▶ Goal of the exercise: Please give the number of lines in the listing that include the word "Bleu", with no other words.

▶ Data for review:
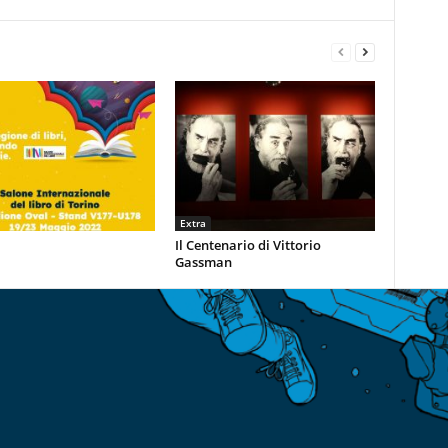
Extra
Il Centenario di Vittorio
Gassman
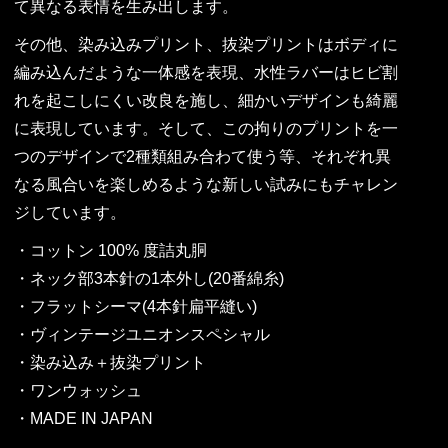
て異なる表情を生み出します。
その他、染み込みプリント、抜染プリントはボディに
編み込んだような一体感を表現、水性ラバーはヒビ割
れを起こしにくい改良を施し、細かいデザインも綺麗
に表現しています。そして、この拘りのプリントを一
つのデザインで2種類組み合わて使う等、それぞれ異
なる風合いを楽しめるような新しい試みにもチャレン
ジしています。
・コットン 100% 度詰丸胴
・ネック部3本針の1本外し(20番綿糸)
・フラットシーマ(4本針扁平縫い)
・ヴィンテージユニオンスペシャル
・染み込み＋抜染プリント
・ワンウォッシュ
・MADE IN JAPAN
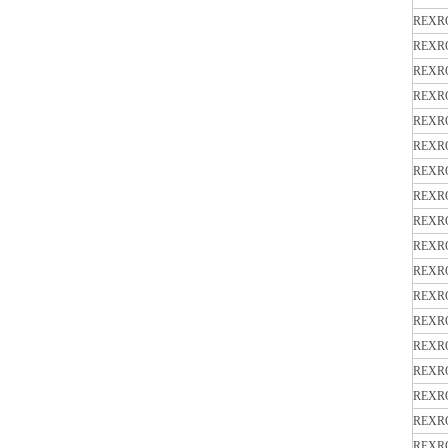
REXR
REXR
REXR
REXR
REXR
REXR
REXR
REXR
REXR
REXR
REXR
REXR
REXR
REXR
REXR
REXR
REXR
REXR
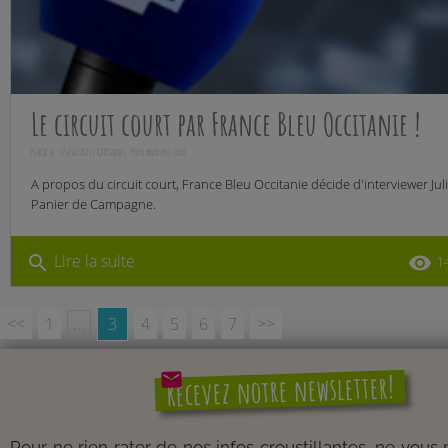
Le circuit court par France Bleu Occitanie !
Publié le : 15/02/2023 | Catégories :
Pour aller plus loin
A propos du circuit court, France Bleu Occitanie décide d'interviewer Ju
Panier de Campagne.
Lire la suite
search
remove_red_eye
1
<<
1
...
3
4
5
6
7
>>
mail
Recevez notre newsletter!
Pour ne rien rater de nos infos croustillantes, ne vous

▶ Answer to this exercise: 2